Birleşmiş Milletler Kalkınma Programı (UNDP), Suriye’deki iç savaşın yıkıcı ekonomik ve sosyal etkilerini araştıran kapsamlı bir rapor yayınladı.
Rapora göre, 1 Ocak 2025 tarihi itibarıyla 4,74 milyon Suriyeli mülteci yurt dışında yaşıyor ve bunların %61’i Türkiye’de bulunuyor.
Savaş, Suriye ekonomisine yaklaşık 800 milyar dolarlık zarar verdi. Yoksulluk yaygınlaştı ve ülkenin altyapısı büyük oranda yıkıldı.
Çatışmalar, ülkenin ekonomik büyümesini ciddi şekilde yavaşlattı. Mevcut büyüme hızında, Suriye’nin savaş öncesi ekonomik düzeyine ulaşması 55 yıl sürecek.
UNDP, Suriye’nin istikrara ulaşması için uzun vadeli ekonomik reformlar ve uluslararası yardıma ihtiyaç olduğunu vurguluyor. Suriye’nin refahı iyileştirilmeden, mültecilerin dönüşü beklenemiyor.
Veriler, Suriye nüfusunun %90’ının yoksulluk sınırının altında yaşadığını ve aşırı yoksulluk oranının %66’ya ulaştığını gösteriyor. Çocukların yarısı eğitime erişemiyor, 5,4 milyon kişi işini kaybetti ve enerji altyapısının %80’i yok oldu.
Sağlık sisteminin çökmesi, su kıtlığı ve barınma krizi, milyonlarca insanı insani yardıma bağımlı hale getirdi.

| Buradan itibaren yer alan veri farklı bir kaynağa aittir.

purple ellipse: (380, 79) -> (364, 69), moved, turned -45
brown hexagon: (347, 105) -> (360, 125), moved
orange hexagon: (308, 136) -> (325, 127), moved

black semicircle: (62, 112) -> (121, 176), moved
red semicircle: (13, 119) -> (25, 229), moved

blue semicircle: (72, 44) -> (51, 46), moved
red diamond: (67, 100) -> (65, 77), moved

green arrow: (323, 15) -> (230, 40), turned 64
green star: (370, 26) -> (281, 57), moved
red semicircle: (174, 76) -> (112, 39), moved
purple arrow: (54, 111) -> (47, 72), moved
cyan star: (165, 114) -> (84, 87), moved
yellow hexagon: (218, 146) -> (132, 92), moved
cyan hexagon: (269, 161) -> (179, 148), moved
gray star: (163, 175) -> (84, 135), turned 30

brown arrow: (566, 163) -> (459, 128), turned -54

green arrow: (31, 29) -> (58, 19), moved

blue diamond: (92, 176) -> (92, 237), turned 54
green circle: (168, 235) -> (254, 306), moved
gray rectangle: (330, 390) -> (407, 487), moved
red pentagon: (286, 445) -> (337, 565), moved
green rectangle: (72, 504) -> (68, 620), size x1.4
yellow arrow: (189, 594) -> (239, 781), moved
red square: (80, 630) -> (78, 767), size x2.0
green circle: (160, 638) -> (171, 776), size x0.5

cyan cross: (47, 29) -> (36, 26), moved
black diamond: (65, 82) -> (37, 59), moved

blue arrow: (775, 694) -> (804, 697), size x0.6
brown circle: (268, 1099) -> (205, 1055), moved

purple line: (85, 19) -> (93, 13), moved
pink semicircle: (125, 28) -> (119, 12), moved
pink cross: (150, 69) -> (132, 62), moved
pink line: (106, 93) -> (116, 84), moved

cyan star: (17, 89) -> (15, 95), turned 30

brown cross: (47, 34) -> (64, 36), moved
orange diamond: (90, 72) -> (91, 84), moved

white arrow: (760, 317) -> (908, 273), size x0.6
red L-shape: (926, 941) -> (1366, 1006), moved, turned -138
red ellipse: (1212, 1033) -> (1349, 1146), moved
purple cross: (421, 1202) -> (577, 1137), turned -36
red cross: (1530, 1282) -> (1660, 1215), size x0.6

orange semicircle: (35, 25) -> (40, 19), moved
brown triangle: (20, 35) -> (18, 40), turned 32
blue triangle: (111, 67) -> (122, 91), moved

UNDP, bu koşulların Suriye’nin yeniden inşa sürecini zorlaştıracağını belirtiyor.
Raporda, Suriye’nin yeniden inşa edilmesi ve mültecilerin dönüşü için büyük ölçekli finansal desteğin gerekli olduğu vurgulanıyor. Suriyeli mültecilerin geri dönüşünün sağlanması için en az 12-24 milyar dolarlık acil fona ihtiyaç duyuluyor.
UNDP Başkanı Achim Steiner, “Suriye’nin toparlanması için insani yardımın yanı sıra tarım, altyapı ve temel hizmetlerin iyileştirilmesi gerekiyor” diyor.
UNDP, mülteci krizinin bölgesel etkilerini azaltmak için uluslararası toplumun iş birliği yapması gerektiğini vurguluyor.
UNDP raporu, Suriye’nin geleceği için farklı ekonomik senaryolar sunuyor. Çatışmasız bir ortamda, ülkenin kalkınması %5’lik bir büyüme gerektiriyor. Daha hızlı bir toparlanma için ise %13,9’luk bir büyüme oranına ihtiyaç duyuluyor.
UNDP Başkan Yardımcısı Abdallah El Dardari, “Suriye’nin geleceği, güçlü bir ekonomik istikrar planına bağlı. Bu, sektörlerin canlandırılmasını ve sosyal hizmetlerin güçlendirilmesini gerektiriyor” diyor.
Raporda, Beşar Esad rejiminin 2024 sonunda devrilmesi ihtimalinin ülke için bir dönüm noktası olabileceği, ancak bu geçişin uzun ve zorlu olacağı vurgulanıyor.